As minutes pass, so do the most difficult of my emotions. Things even out within me, and I eventually lie back to look up at the sky as well. I listen keenly for any movement from him, any breath or fidget. But being so close is in itself a comfort.

After a long while, I fall asleep.

~

I wake to the beginnings of a sunrise. The sky turning from a dark blue now into orange, the air is thin and clear, silent.
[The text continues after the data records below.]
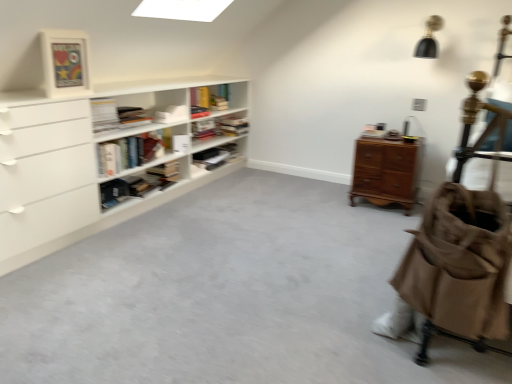 This screenshot has height=384, width=512. What do you see at coordinates (78, 176) in the screenshot?
I see `white matte bookshelf at left, the 1th shelf viewed from the front` at bounding box center [78, 176].

What is the approximate height of hardcover book at center, the fourth book from the top?

hardcover book at center, the fourth book from the top, is 21.19 centimeters in height.

This screenshot has width=512, height=384. Describe the element at coordinates (166, 171) in the screenshot. I see `hardcover book at center, the 1th book when ordered from bottom to top` at that location.

This screenshot has width=512, height=384. Find the location of `white matte bookshelf at center, placed as the 4th book when sorted from bottom to top`. white matte bookshelf at center, placed as the 4th book when sorted from bottom to top is located at coordinates (199, 112).

Measure the distance between white matte bookshelf at center, placed as the 4th book when sorted from bottom to top, and camera.

The distance of white matte bookshelf at center, placed as the 4th book when sorted from bottom to top, from camera is 3.37 meters.

In order to face light brown wooden chest of drawers at right, should I rotate leftwards or rightwards?

You should look right and rotate roughly 16.857 degrees.

What do you see at coordinates (386, 172) in the screenshot? I see `light brown wooden chest of drawers at right` at bounding box center [386, 172].

What is the approximate width of matte black bookshelf at center, acting as the 2th shelf starting from the back?

It is 11.83 inches.

The height and width of the screenshot is (384, 512). In order to click on white matte bookshelf at left, which appears as the third shelf when viewed from the back in this screenshot , I will do `click(78, 176)`.

Is white matte bookshelf at upper center, the 2th book when ordered from top to bottom, oriented towards white matte bookshelf at left, which appears as the third shelf when viewed from the back?

Yes, white matte bookshelf at upper center, the 2th book when ordered from top to bottom, is aimed at white matte bookshelf at left, which appears as the third shelf when viewed from the back.

How many degrees apart are the facing directions of white matte bookshelf at upper center, the 2th book when ordered from top to bottom, and white matte bookshelf at left, which appears as the third shelf when viewed from the back?

There is a 0.357-degree angle between the facing directions of white matte bookshelf at upper center, the 2th book when ordered from top to bottom, and white matte bookshelf at left, which appears as the third shelf when viewed from the back.

Could you measure the distance between white matte bookshelf at upper center, the 2th book when ordered from top to bottom, and white matte bookshelf at left, which appears as the third shelf when viewed from the back?

white matte bookshelf at upper center, the 2th book when ordered from top to bottom, is 23.45 inches from white matte bookshelf at left, which appears as the third shelf when viewed from the back.

In terms of size, does white matte bookshelf at upper center, the 2th book when ordered from top to bottom, appear bigger or smaller than white matte bookshelf at left, which appears as the third shelf when viewed from the back?

In the image, white matte bookshelf at upper center, the 2th book when ordered from top to bottom, appears to be smaller than white matte bookshelf at left, which appears as the third shelf when viewed from the back.

Can you confirm if hardcover book at upper left, the third book positioned from the top, is wider than wooden bookshelf at upper center, placed as the 3th shelf when sorted from front to back?

Incorrect, the width of hardcover book at upper left, the third book positioned from the top, does not surpass that of wooden bookshelf at upper center, placed as the 3th shelf when sorted from front to back.

In terms of height, does hardcover book at upper left, which is the 2th book from bottom to top, look taller or shorter compared to wooden bookshelf at upper center, placed as the 3th shelf when sorted from front to back?

In the image, hardcover book at upper left, which is the 2th book from bottom to top, appears to be shorter than wooden bookshelf at upper center, placed as the 3th shelf when sorted from front to back.

Is hardcover book at upper left, which is the 2th book from bottom to top, positioned with its back to wooden bookshelf at upper center, placed as the 3th shelf when sorted from front to back?

hardcover book at upper left, which is the 2th book from bottom to top, does not have its back to wooden bookshelf at upper center, placed as the 3th shelf when sorted from front to back.

Is hardcover book at upper left, the third book positioned from the top, surrounded by white matte bookshelf at upper center, the 2th book when ordered from top to bottom?

Definitely not — hardcover book at upper left, the third book positioned from the top, is not inside white matte bookshelf at upper center, the 2th book when ordered from top to bottom.

How far apart are white matte bookshelf at upper center, positioned as the third book in bottom-to-top order, and hardcover book at upper left, which is the 2th book from bottom to top?

white matte bookshelf at upper center, positioned as the third book in bottom-to-top order, and hardcover book at upper left, which is the 2th book from bottom to top, are 13.55 inches apart.

In terms of height, does white matte bookshelf at upper center, positioned as the third book in bottom-to-top order, look taller or shorter compared to hardcover book at upper left, the third book positioned from the top?

Considering their sizes, white matte bookshelf at upper center, positioned as the third book in bottom-to-top order, has less height than hardcover book at upper left, the third book positioned from the top.

From a real-world perspective, does white matte bookshelf at upper center, positioned as the third book in bottom-to-top order, stand above hardcover book at upper left, which is the 2th book from bottom to top?

No.

Which is correct: white matte bookshelf at center, placed as the 4th book when sorted from bottom to top, is inside hardcover book at upper left, which is the 2th book from bottom to top, or outside of it?

white matte bookshelf at center, placed as the 4th book when sorted from bottom to top, is located beyond the bounds of hardcover book at upper left, which is the 2th book from bottom to top.

From a real-world perspective, is white matte bookshelf at center, marked as the first book in a top-to-bottom arrangement, physically below hardcover book at upper left, which is the 2th book from bottom to top?

Yes, from a real-world perspective, white matte bookshelf at center, marked as the first book in a top-to-bottom arrangement, is below hardcover book at upper left, which is the 2th book from bottom to top.

Visually, is white matte bookshelf at center, placed as the 4th book when sorted from bottom to top, positioned to the left or to the right of hardcover book at upper left, which is the 2th book from bottom to top?

Clearly, white matte bookshelf at center, placed as the 4th book when sorted from bottom to top, is on the right of hardcover book at upper left, which is the 2th book from bottom to top, in the image.

From the picture: Which is further, (495, 297) or (410, 192)?

The point (410, 192) is farther.

Could you tell me if brown canvas stroller at right is facing light brown wooden chest of drawers at right?

No, brown canvas stroller at right is not facing towards light brown wooden chest of drawers at right.

Does brown canvas stroller at right have a greater height compared to light brown wooden chest of drawers at right?

Yes, brown canvas stroller at right is taller than light brown wooden chest of drawers at right.

In the image, is matte wooden picture frame at upper left on the left side or the right side of brown canvas stroller at right?

In the image, matte wooden picture frame at upper left appears on the left side of brown canvas stroller at right.

Is matte wooden picture frame at upper left located outside brown canvas stroller at right?

That's correct, matte wooden picture frame at upper left is outside of brown canvas stroller at right.

Which of these two, matte wooden picture frame at upper left or brown canvas stroller at right, is bigger?

Bigger between the two is brown canvas stroller at right.

How different are the orientations of matte wooden picture frame at upper left and light brown wooden chest of drawers at right in degrees?

87.1 degrees separate the facing orientations of matte wooden picture frame at upper left and light brown wooden chest of drawers at right.

Could you tell me if matte wooden picture frame at upper left is turned towards light brown wooden chest of drawers at right?

No.

Based on the photo, is matte wooden picture frame at upper left wider than light brown wooden chest of drawers at right?

In fact, matte wooden picture frame at upper left might be narrower than light brown wooden chest of drawers at right.

Considering the positions of point (51, 64) and point (411, 184), is point (51, 64) closer or farther from the camera than point (411, 184)?

Point (51, 64).

Locate an element on the screen. the 2nd book behind the white matte bookshelf at left, which appears as the third shelf when viewed from the back is located at coordinates (172, 114).

Starting from the wooden bookshelf at upper center, placed as the 3th shelf when sorted from front to back, which book is the 4th one to the left? Please provide its 2D coordinates.

[(116, 116)]

From the image, which object appears to be nearer to white matte bookshelf at left, which appears as the third shelf when viewed from the back, white matte bookshelf at center, marked as the first book in a top-to-bottom arrangement, or matte wooden picture frame at upper left?

matte wooden picture frame at upper left is positioned closer to the anchor white matte bookshelf at left, which appears as the third shelf when viewed from the back.

When comparing their distances from hardcover book at center, the 1th book when ordered from bottom to top, does matte black bookshelf at center, acting as the 2th shelf starting from the back, or white matte bookshelf at left, which appears as the third shelf when viewed from the back, seem closer?

The object closer to hardcover book at center, the 1th book when ordered from bottom to top, is matte black bookshelf at center, acting as the 2th shelf starting from the back.

In the scene shown: When comparing their distances from hardcover book at upper left, the third book positioned from the top, does hardcover book at center, the fourth book from the top, or white matte bookshelf at left, which appears as the third shelf when viewed from the back, seem further?

hardcover book at center, the fourth book from the top.

Considering their positions, is light brown wooden chest of drawers at right positioned closer to matte black bookshelf at center, the second shelf when ordered from front to back, than hardcover book at center, the 1th book when ordered from bottom to top?

hardcover book at center, the 1th book when ordered from bottom to top.

When comparing their distances from white matte bookshelf at center, placed as the 4th book when sorted from bottom to top, does white matte bookshelf at upper center, the 2th book when ordered from top to bottom, or white matte bookshelf at left, which appears as the third shelf when viewed from the back, seem further?

Based on the image, white matte bookshelf at left, which appears as the third shelf when viewed from the back, appears to be further to white matte bookshelf at center, placed as the 4th book when sorted from bottom to top.

From the image, which object appears to be farther from light brown wooden chest of drawers at right, white matte bookshelf at center, marked as the first book in a top-to-bottom arrangement, or matte black bookshelf at center, the second shelf when ordered from front to back?

white matte bookshelf at center, marked as the first book in a top-to-bottom arrangement, lies further to light brown wooden chest of drawers at right than the other object.

Based on the photo, looking at the image, which one is located further to white matte bookshelf at upper center, the 2th book when ordered from top to bottom, light brown wooden chest of drawers at right or brown canvas stroller at right?

The object further to white matte bookshelf at upper center, the 2th book when ordered from top to bottom, is brown canvas stroller at right.

Which object lies nearer to the anchor point brown canvas stroller at right, matte wooden picture frame at upper left or hardcover book at center, the 1th book when ordered from bottom to top?

matte wooden picture frame at upper left lies closer to brown canvas stroller at right than the other object.

Image resolution: width=512 pixels, height=384 pixels. Find the location of `shelf between matte wooden picture frame at upper left and wooden bookshelf at upper center, placed as the 3th shelf when sorted from front to back, from front to back`. shelf between matte wooden picture frame at upper left and wooden bookshelf at upper center, placed as the 3th shelf when sorted from front to back, from front to back is located at coordinates (213, 158).

Locate an element on the screen. Image resolution: width=512 pixels, height=384 pixels. shelf between hardcover book at upper left, which is the 2th book from bottom to top, and wooden bookshelf at upper center, the 1th shelf when ordered from back to front, from front to back is located at coordinates (213, 158).

You are a GUI agent. You are given a task and a screenshot of the screen. Output one action in this format:
    pyautogui.click(x=<x>, y=<y>)
    Task: Click on the picture frame between brown canvas stroller at right and white matte bookshelf at center, marked as the first book in a top-to-bottom arrangement, from front to back
    The width and height of the screenshot is (512, 384).
    Given the screenshot: What is the action you would take?
    pyautogui.click(x=65, y=63)

I want to click on picture frame located between white matte bookshelf at left, which appears as the third shelf when viewed from the back, and hardcover book at upper left, which is the 2th book from bottom to top, in the depth direction, so click(65, 63). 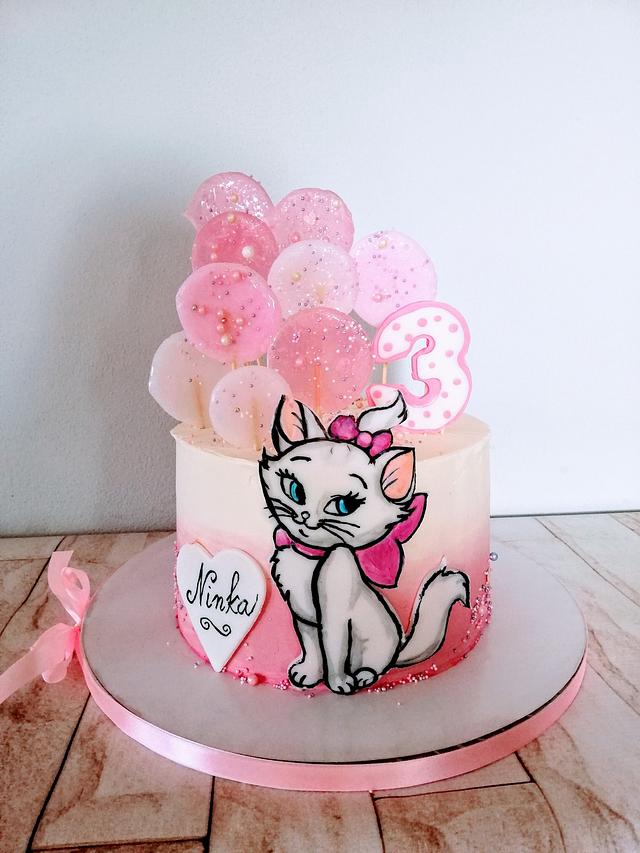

I feel less than perky, emotionally drained and regretting the scene I'd caused. I blink away the sleep, knowing I can't doze off again. That is when I notice him, sitting on the edge of the plateau, arms resting on his knees as he looks out over the view. He must have heard me stirring, because he looks back at me over his shoulder.

"Did you sleep?" I ask.

He looks off over the valleys again. "A bit, yeah."

"Mm." I sit up, my back cracking. "I'm sorry about last night."

"Okay."

"I feel stupid."

He says nothing.

"Do you hate me now?"

"No."

I really don't know what to make of this. It was about the last thing I'd expected.

"You really... you assume a lot, Kakarot."

"What do you mean?"

"How are you to know what I think or feel?"

"I... make educated guesses."

"That's not..." He cocks his head to the side, thinking of a way to articulate what he intends.

I wait.

"We are different, Kakarot. As different as two people can be. You can't know what's in my head unless I tell you."

"But you already knew my thoughts, without me telling you."

"You showed me, Kakarot, because something in you wanted to tell me. You wanted me to know, even if it meant I hated you." He's right, to a degree. I had hoped beyond hopes that he would see me, but on the other hand I had lost control. "What I'm saying is, is that you're projecting. You expect a certain course of action from me. That's quite... I don't like that."

"I didn't know." I reply honestly. "I'm sorry."

He looks over his shoulder again at me. "Okay."

My thoughts turn to last night, and my entire predicament. "What should I do?"

He seems to understand. "Just... keep breathing. You'll be okay."

"I will?"

"Why do you suppose I came here in the first place?"

I can't respond. I really don't know.

"How will you know, if you don't ask me?"

"Why did you come, then?"

"I was finally ready for you to tell me."